The 7-Eleven Fuel app is an app that lets you "lock" in a fuel price while the price is still low at the end of the fuel cycle (usually 2 weeks or so). What this means is that even if your local petrol station costs $1.50 a litre, you can fill your car up at any 7-Eleven service station in Australia for the price that you have "locked" into the app.

Normally you can only lock in the cheapest price of your five closest 7-Elevens fuel stations, but this is not always ideal because a petrol station on the other side of town or even in another state may be cheaper than your closest station, so you could potentially save even more money.

7-Eleven added a mock location check to the app so you can't simply load up a fake GPS, set a location and then lock in. I originally figured out how to get around this which you can read about here.

So sit down, buckle up because this is a break down on how I reverse engineered the app allow you to check fuel prices and lock them in using Python.

The process:

The first thing I did was setup Fiddler2 so I could capture the network data. Unfortunately 7-Eleven uses SSL certificate pinning which means that if you try and do any sort of HTTP data request (whether that is logging in, searching for your closest store or even trying to lock in a fuel price) you get an error response from the app saying "An unknown error occured.

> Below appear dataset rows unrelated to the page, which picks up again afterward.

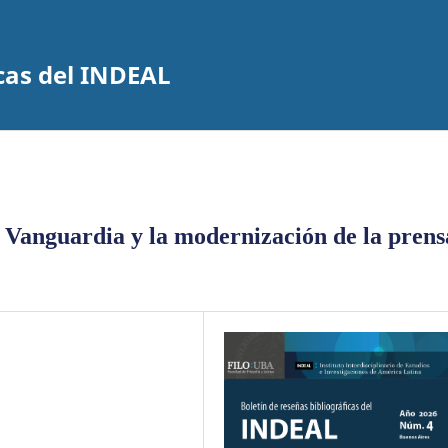
icas del INDEAL
 Vanguardia y la modernización de la prens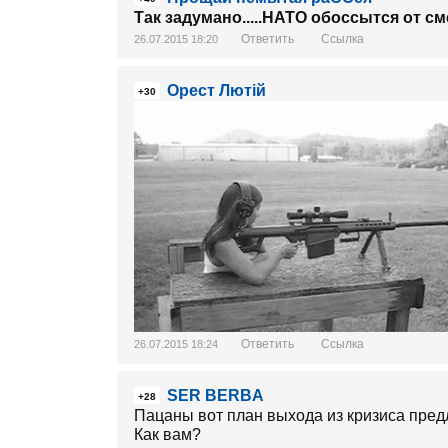
Так задумано.....НАТО обоссытся от см
Ответить
Ссылка
26.07.2015 18:20
Орест Лютiй
+30
Ответить
Ссылка
26.07.2015 18:24
SER BERBA
+28
Пацаны вот план выхода из кризиса пред
Как вам?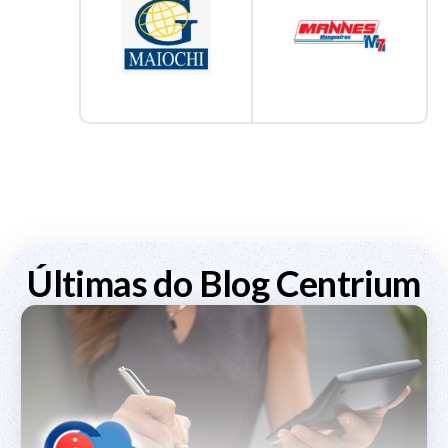
Últimas do Blog Centrium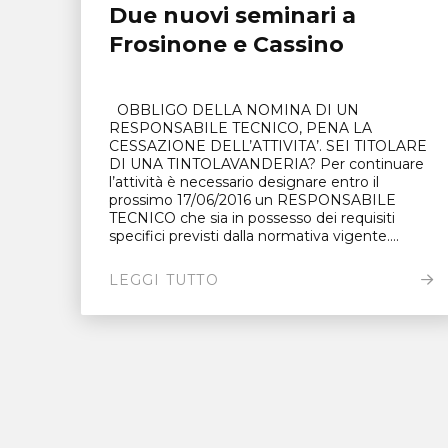
Due nuovi seminari a
Frosinone e Cassino
OBBLIGO DELLA NOMINA DI UN
RESPONSABILE TECNICO, PENA LA
CESSAZIONE DELL’ATTIVITA’. SEI TITOLARE
DI UNA TINTOLAVANDERIA? Per continuare
l’attività è necessario designare entro il
prossimo 17/06/2016 un RESPONSABILE
TECNICO che sia in possesso dei requisiti
specifici previsti dalla normativa vigente....
LEGGI TUTTO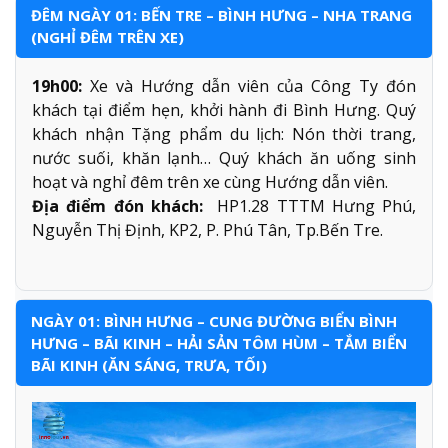
ĐÊM NGÀY 01: BẾN TRE – BÌNH HƯNG – NHA TRANG
(NGHỈ ĐÊM TRÊN XE)
19h00:
Xe và Hướng dẫn viên của Công Ty đón
khách tại điểm hẹn, khởi hành đi Bình Hưng. Quý
khách nhận Tặng phẩm du lịch: Nón thời trang,
nước suối, khăn lạnh… Quý khách ăn uống sinh
hoạt và nghỉ đêm trên xe cùng Hướng dẫn viên.
Địa điểm đón khách:
HP1.28 TTTM Hưng Phú,
Nguyễn Thị Định, KP2, P. Phú Tân, Tp.Bến Tre.
NGÀY 01: BÌNH HƯNG – CUNG ĐƯỜNG BIỂN BÌNH
HƯNG – BÃI KINH – HẢI SẢN TÔM HÙM – TẮM BIỂN
BÃI KINH (ĂN SÁNG, TRƯA, TỐI)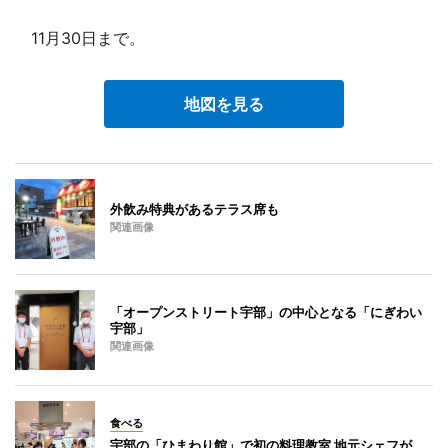
11月30日まで。
地図を見る
外飲み特典があるテラス席も
関連画像
「オープンストリート宇部」の中心となる「にぎわい
宇部」
関連画像
食べる
宇部の「ひまわり館」で初の料理教室 地元シェフが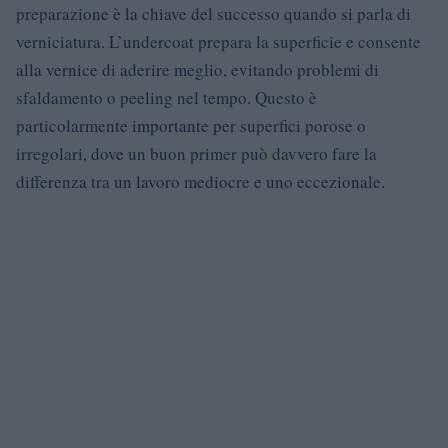
preparazione è la chiave del successo quando si parla di
verniciatura. L’undercoat prepara la superficie e consente
alla vernice di aderire meglio, evitando problemi di
sfaldamento o peeling nel tempo. Questo è
particolarmente importante per superfici porose o
irregolari, dove un buon primer può davvero fare la
differenza tra un lavoro mediocre e uno eccezionale.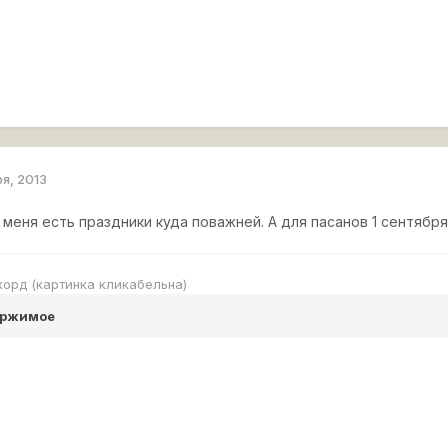
ря, 2013
У меня есть праздники куда поважней. А для пасанов 1 сентября
екорд (картинка кликабельна)
ержимое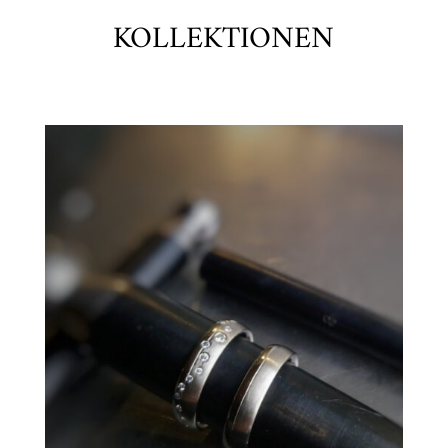
KOLLEKTIONEN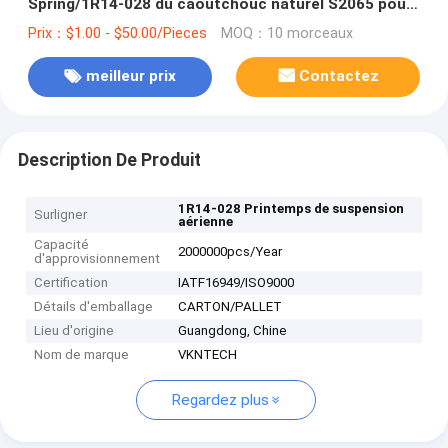
Spring/1R14-028 du caoutchouc naturel S2065 pour
le piston W01-358-9177 en aluminium W01-358-9179
Prix：$1.00 - $50.00/Pieces
MOQ：10 morceaux
4 d'OEM
meilleur prix
Contactez
Description De Produit
1R14-028 Printemps de suspension
Surligner
aérienne
Capacité
2000000pcs/Year
d'approvisionnement
Certification
IATF16949/ISO9000
Détails d'emballage
CARTON/PALLET
Lieu d'origine
Guangdong, Chine
Nom de marque
VKNTECH
Regardez plus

Please try again later".

My next idea was to load up my trusty Java decompiler (JADX) and open up the 7-Eleven Fuel 1.5.0 app, which 7-Eleven for my sake thankfully forgot to obscure. A search for "https://" revealed the following

public static final String API_BASE_URL = "https://711-goodcall.api.tigerspike.com/api/";

Simply changing the URL from https to http was enough to view the network data.
note: I have since learned that you can remove some of the SSL Certificate Pinning following this guide.

After recompiling the APK I got to work. The first thing I noticed after trying to view the price of a few different stores was that there was a custom Authorization header. The header is split into either 5 or 6 parts, depending on whether you are sending a POST request (i.e. logging in) or a GET request (i.e. checking a fuel price).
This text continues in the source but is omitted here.